L1 was reminded that all adults 18 and over living or working in the home, including employees and volunteers, must obtain a criminal record clearance or exemption, or transfer their existing clearance or exemption, prior to initial presence in a licensed Family Child Care Home. A civil penalty of $100.00 minimum/day up to $500.00 maximum per day/per person will be assessed if this regulation is violated.

Off-limit areas include second story, stairs to the second story, side yards, key locked shed, and garage. L1 acknowledged that children may never enter these off-limit areas.

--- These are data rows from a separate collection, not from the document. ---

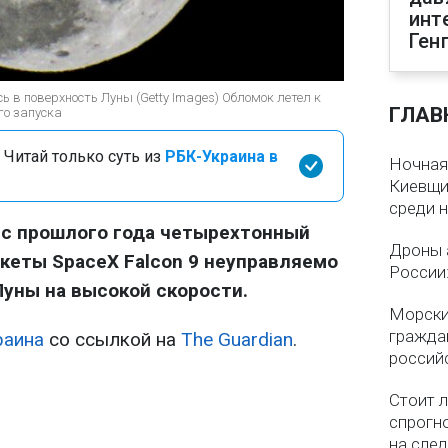
инт
Ген
сь в поверхность Луны (Getty Images) Обломок летел к
ГЛАВ
го запуска
 Читай только суть из
РБК-Украина в
Ночная
Киевщин
среди 
 с прошлого года четырехтонный
Дроны 
кеты SpaceX Falcon 9 неуправляемо
России
Луны на высокой скорости.
Морски
гражда
раина
со ссылкой на
The Guardian
.
россий
Стоит л
спрогно
на сле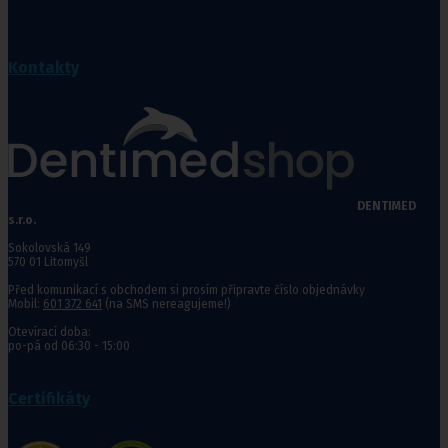
Kontakty
DENTIMED
s.r.o.
Sokolovská 149
570 01 Litomyšl
Před komunikací s obchodem si prosím připravte číslo objednávky
Mobil:
601 372 641
(na SMS nereagujeme!)
Otevírací doba:
po-pá od 06:30 - 15:00
Certifikáty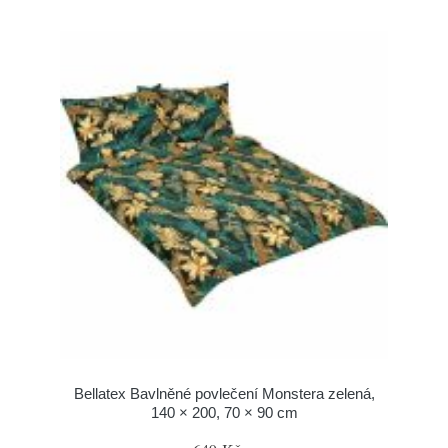
Bellatex Bavlněné povlečení Monstera zelená,
140 × 200, 70 × 90 cm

LPAs conducted a health and safety inspection and observed that the facility is clean, safe, sanitary, and in good repair with proper ventilation. LPAs observed required documents were posted where visible to parents. LPAs observed that the cleaning compounds, medications, and sharp objects were kept inaccessible to children. LPAs observed a 2A-10-BC fire extinguisher which is accessible. LPAs observed the smoke and carbon monoxide detectors are functioning properly. The facility has toys and equipment safe for children to use. The backyard is fenced. LPAs observed a gun safe, but L1 was unable to open the safe to where the weapons and ammunition were stored. A follow up visit will be conducted. Fire extinguisher, smoke detector and carbon monoxide detector meet regulation. No bodies of water were observed.
SUPERVISORS NAME: Natalie Dunaway
LICENSING EVALUATOR NAME: Erwina Pascual-Golamco
LICENSING EVALUATOR SIGNATURE: DATE: 03/07/2023
I acknowledge receipt of this form and understand my licensing appeal rights as explained and received.
FACILITY REPRESENTATIVE SIGNATURE: DATE: 03/07/2023
This report must be available at Child Care and Group Home facilities for public review for 3 years.

LIC809 (FAS) - (06/04)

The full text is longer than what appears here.